Exercise objective
Could every line of the listing be output exactly, with the pictures skipped?

________________________

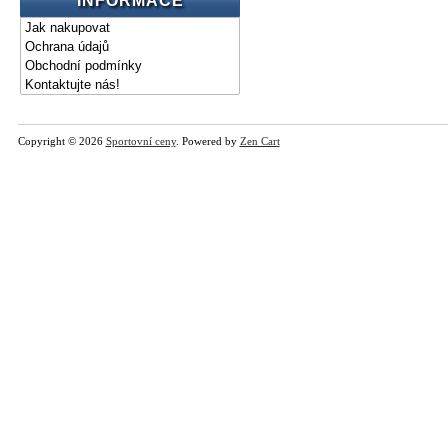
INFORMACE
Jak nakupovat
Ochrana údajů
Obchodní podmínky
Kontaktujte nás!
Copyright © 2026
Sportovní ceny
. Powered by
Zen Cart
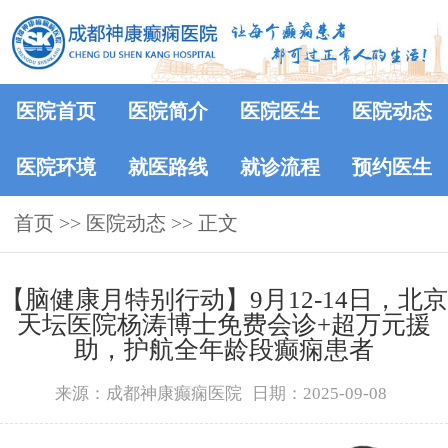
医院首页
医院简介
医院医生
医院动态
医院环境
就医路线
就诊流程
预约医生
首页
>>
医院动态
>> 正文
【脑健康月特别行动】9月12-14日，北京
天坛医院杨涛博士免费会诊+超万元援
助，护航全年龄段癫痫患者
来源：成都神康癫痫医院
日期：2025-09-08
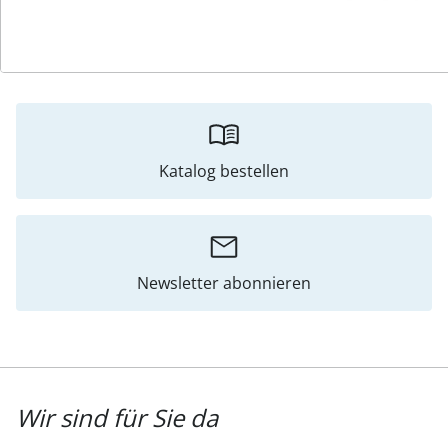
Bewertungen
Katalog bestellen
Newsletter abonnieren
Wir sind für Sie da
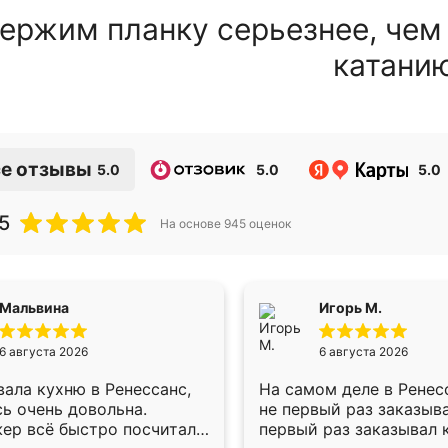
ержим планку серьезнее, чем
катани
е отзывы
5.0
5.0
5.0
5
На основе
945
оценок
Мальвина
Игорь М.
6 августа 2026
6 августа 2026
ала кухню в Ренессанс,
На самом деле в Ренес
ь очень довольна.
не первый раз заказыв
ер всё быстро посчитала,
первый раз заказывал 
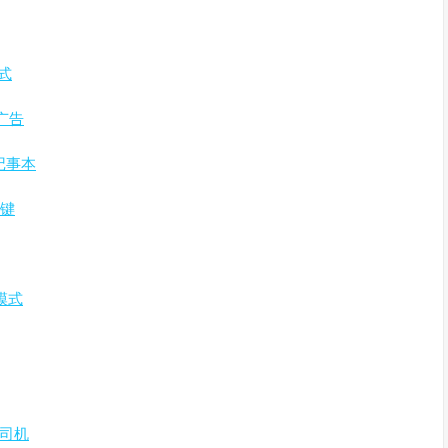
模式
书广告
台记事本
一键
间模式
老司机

________________________

Answer space
INFORMACE
Jak nakupovat
Ochrana údajů
Obchodní podmínky
Kontaktujte nás!
Copyright © 2026
Sportovní ceny
. Powered by
Zen Cart
医院首页
医院简介
医院医生
医院动态
医院环境
就医路线
就诊流程
预约医生
首页
>>
医院动态
>> 正文
【脑健康月特别行动】9月12-14日，北京
天坛医院杨涛博士免费会诊+超万元援
助，护航全年龄段癫痫患者
来源：成都神康癫痫医院
日期：2025-09-08
Bewertungen
Katalog bestellen
Newsletter abonnieren
Wir sind für Sie da
ержим планку серьезнее, чем
катани
е отзывы
5.0
5.0
5.0
5
На основе
945
оценок
Мальвина
Игорь М.
6 августа 2026
6 августа 2026
ала кухню в Ренессанс,
На самом деле в Ренес
ь очень довольна.
не первый раз заказыв
ер всё быстро посчитала,
первый раз заказывал 
模式
书广告
台记事本
一键
间模式
老司机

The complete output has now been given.